La foto dall’alto del mare in corrispondenza del lungomare Chiarelli, allo sbocco dei collettori alluvionali, rende perfettamente l'idea di quanto abbia piovuto nel primo pomeriggio intorno alle 15.
Purtroppo si segnala l’allagamento parziale della biblioteca comunale, nessun danno alle persone. L'intensità della precipitazione è stata davvero molto forte, anche perché Trani ed altre città costiere della Bat rientravano in una allerta arancione rilasciata al mattino.
A Palazzo di città si erano subito precipitati per fare pulire le caditoie di via Martiri di Palermo e attendere quanto reggesse l'impianto del sottovia, recentemente oggetto di lavori di sistemazione delle pompe: ebbene, nel momento di massima intensità della pioggia ha retto (semaforo verde ancora acceso), ma poi ha smesso di funzionare ed i sottovia si è ugualmente allagato con la necessità della chiusura da parte della Polizia locale.
Secondo Palazzo di città, ciò è avvenuto a causa della quantità d'acqua, davvero imponente, che si è riversata da monte verso valle.
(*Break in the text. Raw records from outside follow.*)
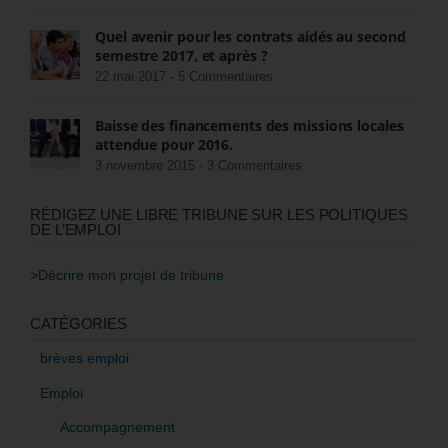
Quel avenir pour les contrats aidés au second
semestre 2017, et après ?
22 mai 2017 -
5 Commentaires
Baisse des financements des missions locales
attendue pour 2016.
3 novembre 2015 -
3 Commentaires
RÉDIGEZ UNE LIBRE TRIBUNE SUR LES POLITIQUES
DE L’EMPLOI
>Décrire mon projet de tribune
CATÉGORIES
brèves emploi
Emploi
Accompagnement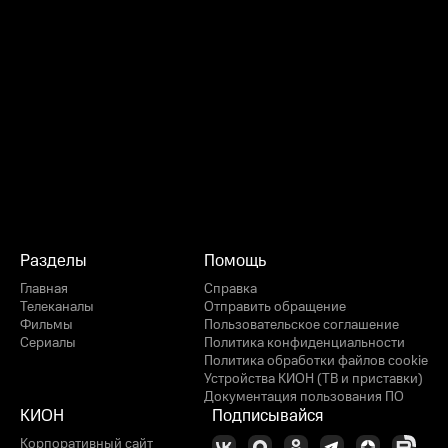
Разделы
Помощь
Главная
Справка
Телеканалы
Отправить обращение
Фильмы
Пользовательское соглашение
Сериалы
Политика конфиденциальности
Политика обработки файлов cookie
Устройства КИОН (ТВ и приставки)
Документация пользования ПО
КИОН
Подписывайся
Корпоративный сайт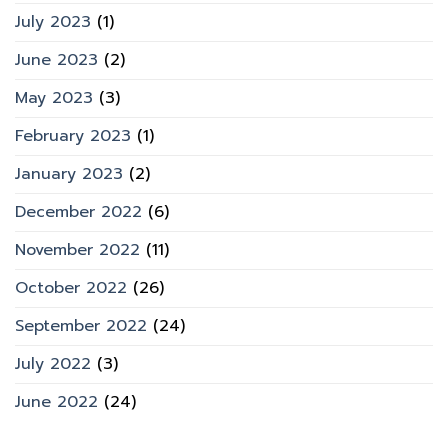
July 2023
(1)
June 2023
(2)
May 2023
(3)
February 2023
(1)
January 2023
(2)
December 2022
(6)
November 2022
(11)
October 2022
(26)
September 2022
(24)
July 2022
(3)
June 2022
(24)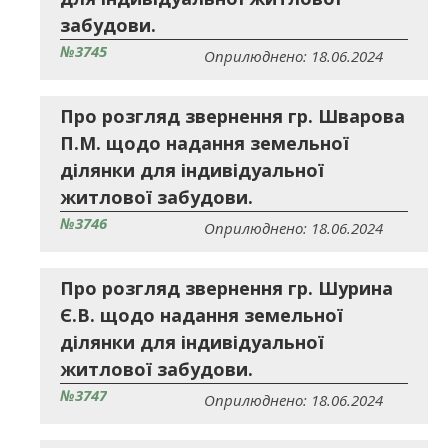
забудови.
№3745
Оприлюднено: 18.06.2024
Про розгляд звернення гр. Шварова
П.М. щодо надання земельної
ділянки для індивідуальної
житлової забудови.
№3746
Оприлюднено: 18.06.2024
Про розгляд звернення гр. Шурина
Є.В. щодо надання земельної
ділянки для індивідуальної
житлової забудови.
№3747
Оприлюднено: 18.06.2024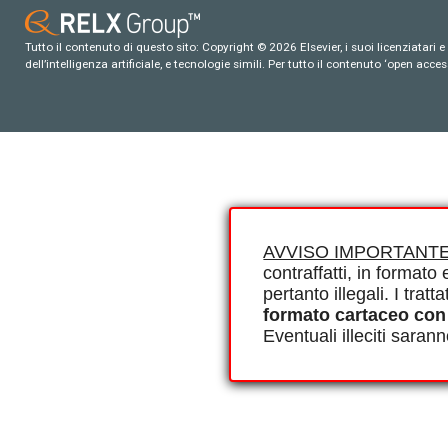
Tutto il contenuto di questo sito: Copyright © 2026 Elsevier, i suoi licenziatari e c
dell’intelligenza artificiale, e tecnologie simili. Per tutto il contenuto ‘open ac
AVVISO IMPORTANTE
contraffatti, in formato e
pertanto illegali. I tra
formato cartaceo con
Eventuali illeciti saran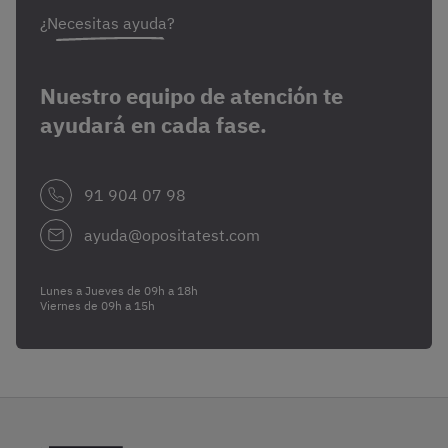
¿Necesitas ayuda?
Nuestro equipo de atención te
ayudará en cada fase.
91 904 07 98
ayuda@opositatest.com
Lunes a Jueves de 09h a 18h
Viernes de 09h a 15h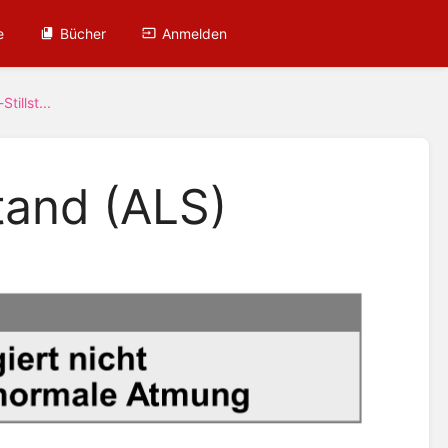
e
Bücher
Anmelden
tillst...
stand (ALS)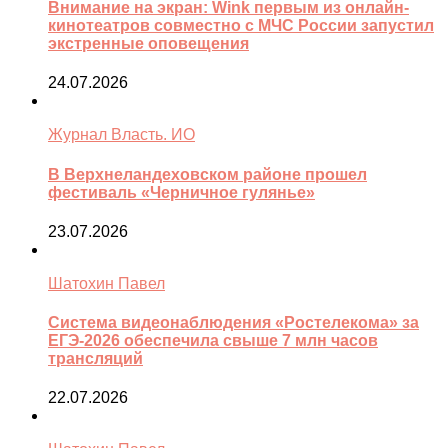
Внимание на экран: Wink первым из онлайн-
кинотеатров совместно с МЧС России запустил
экстренные оповещения
24.07.2026
Журнал Власть. ИО
В Верхнеландеховском районе прошел
фестиваль «Черничное гулянье»
23.07.2026
Шатохин Павел
Система видеонаблюдения «Ростелекома» за
ЕГЭ-2026 обеспечила свыше 7 млн часов
трансляций
22.07.2026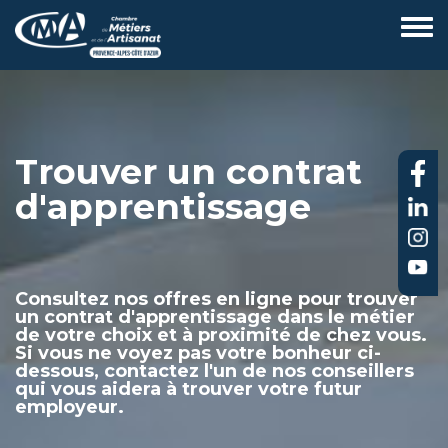
Aller
au
contenu
principal
Trouver un contrat
d'apprentissage
Consultez nos offres en ligne pour trouver
un contrat d'apprentissage dans le métier
de votre choix et à proximité de chez vous.
Si vous ne voyez pas votre bonheur ci-
dessous, contactez l'un de nos conseillers
qui vous aidera à trouver votre futur
employeur.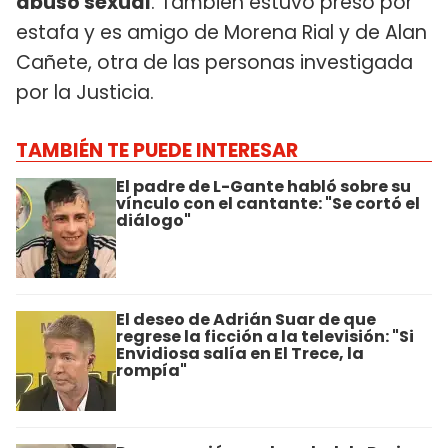
abuso sexual
. También estuvo preso por
estafa y es amigo de Morena Rial y de Alan
Cañete, otra de las personas investigada
por la Justicia.
TAMBIÉN TE PUEDE INTERESAR
El padre de L-Gante habló sobre su
vínculo con el cantante: "Se cortó el
diálogo"
El deseo de Adrián Suar de que
regrese la ficción a la televisión: "Si
Envidiosa salía en El Trece, la
rompía"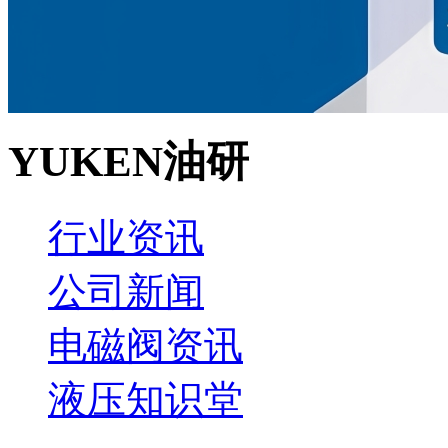
YUKEN油研
行业资讯
公司新闻
电磁阀资讯
液压知识堂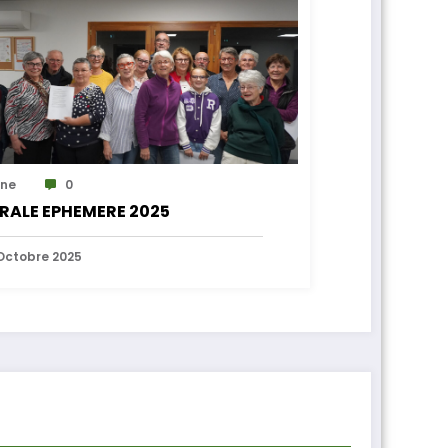
ne
0
RALE EPHEMERE 2025
Octobre 2025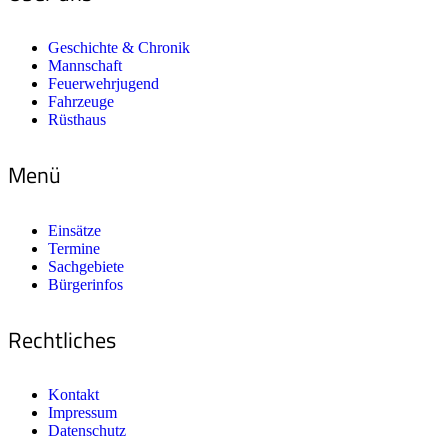
Geschichte & Chronik
Mannschaft
Feuerwehrjugend
Fahrzeuge
Rüsthaus
Menü
Einsätze
Termine
Sachgebiete
Bürgerinfos
Rechtliches
Kontakt
Impressum
Datenschutz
Le strade nelle vicinanze delle lame, a cominciare dalla stessa via Martiri di Palermo, si sono trasformate in fiumi e i due collettori hanno quindi fatto sfociare in mare una massa impressionante di fango e detriti. Il video mostra le pompe comunque in funzione.
E proprio a proposito di questo fenomeno, va adesso richiamata l'ordinanza sindacale che dispone il divieto di balneazione, nei pressi degli sbocchi della fobia bianca, per 48 ore dopo precipitazioni di questo tipo: domattina la Polizia locale dovrebbe essere in piazza Marinai d'Italia, ed altri luoghi popolati dai bagnanti, per impedire loro di immergersi in quelle zone.